__PROBLEM DESCRIPTION__. From the entries below, return only the lines starting at the one that contains "Our Network" and ending at the one that contains "Broadridge Investor Communication", exactly as they stand.
- - -
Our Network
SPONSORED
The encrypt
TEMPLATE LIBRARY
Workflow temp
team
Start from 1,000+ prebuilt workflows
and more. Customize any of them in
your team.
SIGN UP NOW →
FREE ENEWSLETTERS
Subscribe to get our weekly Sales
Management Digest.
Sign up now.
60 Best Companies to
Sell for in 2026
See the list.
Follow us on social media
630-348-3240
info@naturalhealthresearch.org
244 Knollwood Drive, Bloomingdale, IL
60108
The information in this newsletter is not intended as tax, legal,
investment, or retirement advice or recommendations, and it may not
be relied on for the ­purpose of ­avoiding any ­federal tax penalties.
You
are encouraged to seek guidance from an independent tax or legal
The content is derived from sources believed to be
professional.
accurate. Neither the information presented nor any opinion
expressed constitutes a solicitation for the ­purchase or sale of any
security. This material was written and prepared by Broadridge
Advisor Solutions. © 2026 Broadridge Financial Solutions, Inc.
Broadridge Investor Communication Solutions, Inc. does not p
- - -
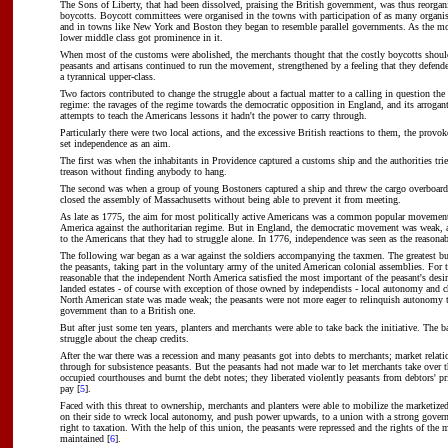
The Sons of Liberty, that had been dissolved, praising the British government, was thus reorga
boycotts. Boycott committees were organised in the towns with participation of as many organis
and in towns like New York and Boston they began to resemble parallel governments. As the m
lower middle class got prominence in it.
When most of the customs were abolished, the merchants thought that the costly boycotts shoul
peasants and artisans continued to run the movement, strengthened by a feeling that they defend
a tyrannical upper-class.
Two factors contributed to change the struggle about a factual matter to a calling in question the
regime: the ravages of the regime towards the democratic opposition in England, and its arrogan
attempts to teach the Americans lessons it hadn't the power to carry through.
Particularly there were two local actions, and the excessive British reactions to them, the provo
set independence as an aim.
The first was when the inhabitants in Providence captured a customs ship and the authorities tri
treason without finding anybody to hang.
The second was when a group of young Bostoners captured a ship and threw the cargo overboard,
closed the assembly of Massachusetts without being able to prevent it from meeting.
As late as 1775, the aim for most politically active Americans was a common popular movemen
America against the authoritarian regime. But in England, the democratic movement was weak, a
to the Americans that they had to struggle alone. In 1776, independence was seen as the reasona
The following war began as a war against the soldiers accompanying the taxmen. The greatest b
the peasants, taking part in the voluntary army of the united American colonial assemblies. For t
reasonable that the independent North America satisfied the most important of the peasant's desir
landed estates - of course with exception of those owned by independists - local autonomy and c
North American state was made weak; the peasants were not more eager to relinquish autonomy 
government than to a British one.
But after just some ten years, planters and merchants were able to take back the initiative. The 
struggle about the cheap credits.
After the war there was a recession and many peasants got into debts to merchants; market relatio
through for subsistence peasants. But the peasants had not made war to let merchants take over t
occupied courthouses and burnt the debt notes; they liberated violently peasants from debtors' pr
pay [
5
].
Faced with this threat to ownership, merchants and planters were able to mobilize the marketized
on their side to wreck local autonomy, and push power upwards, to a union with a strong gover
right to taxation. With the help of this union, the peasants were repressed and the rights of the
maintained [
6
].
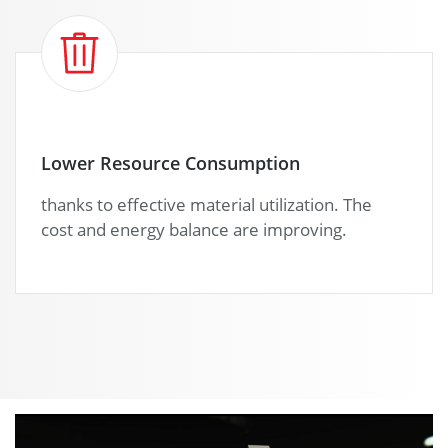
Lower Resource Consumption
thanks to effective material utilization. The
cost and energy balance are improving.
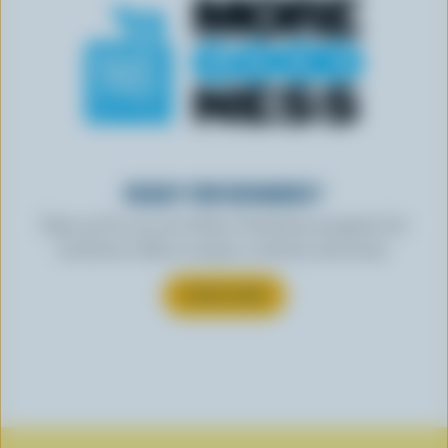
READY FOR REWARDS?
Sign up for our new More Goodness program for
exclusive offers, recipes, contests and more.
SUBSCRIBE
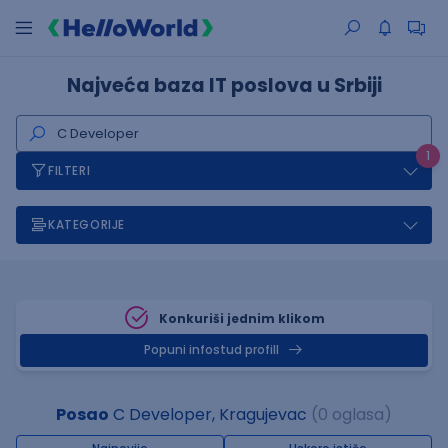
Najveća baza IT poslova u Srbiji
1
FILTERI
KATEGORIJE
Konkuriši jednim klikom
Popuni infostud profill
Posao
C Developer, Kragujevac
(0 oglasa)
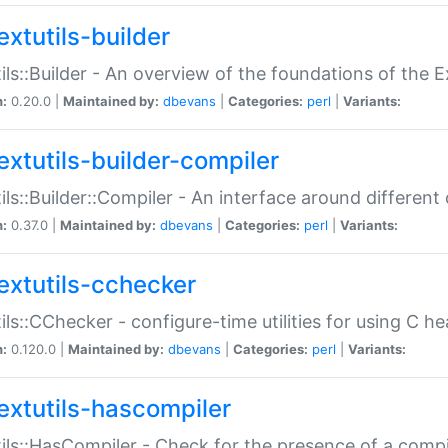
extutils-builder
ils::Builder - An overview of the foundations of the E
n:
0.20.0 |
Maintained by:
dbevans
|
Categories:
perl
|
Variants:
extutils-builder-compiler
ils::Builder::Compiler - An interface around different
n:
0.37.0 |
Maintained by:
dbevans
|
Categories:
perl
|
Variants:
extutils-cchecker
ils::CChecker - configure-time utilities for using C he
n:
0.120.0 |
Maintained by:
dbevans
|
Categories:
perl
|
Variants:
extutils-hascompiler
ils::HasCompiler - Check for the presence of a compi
- - -
__REPLY__.
Our Network
SPONSORED
The encrypt
TEMPLATE LIBRARY
Workflow temp
team
Start from 1,000+ prebuilt workflows
and more. Customize any of them in
your team.
SIGN UP NOW →
FREE ENEWSLETTERS
Subscribe to get our weekly Sales
Management Digest.
Sign up now.
60 Best Companies to
Sell for in 2026
See the list.
Follow us on social media
630-348-3240
info@naturalhealthresearch.org
244 Knollwood Drive, Bloomingdale, IL
60108
The information in this newsletter is not intended as tax, legal,
investment, or retirement advice or recommendations, and it may not
be relied on for the ­purpose of ­avoiding any ­federal tax penalties.
You
are encouraged to seek guidance from an independent tax or legal
The content is derived from sources believed to be
professional.
accurate. Neither the information presented nor any opinion
expressed constitutes a solicitation for the ­purchase or sale of any
security. This material was written and prepared by Broadridge
Advisor Solutions. © 2026 Broadridge Financial Solutions, Inc.
Broadridge Investor Communication Solutions, Inc. does not p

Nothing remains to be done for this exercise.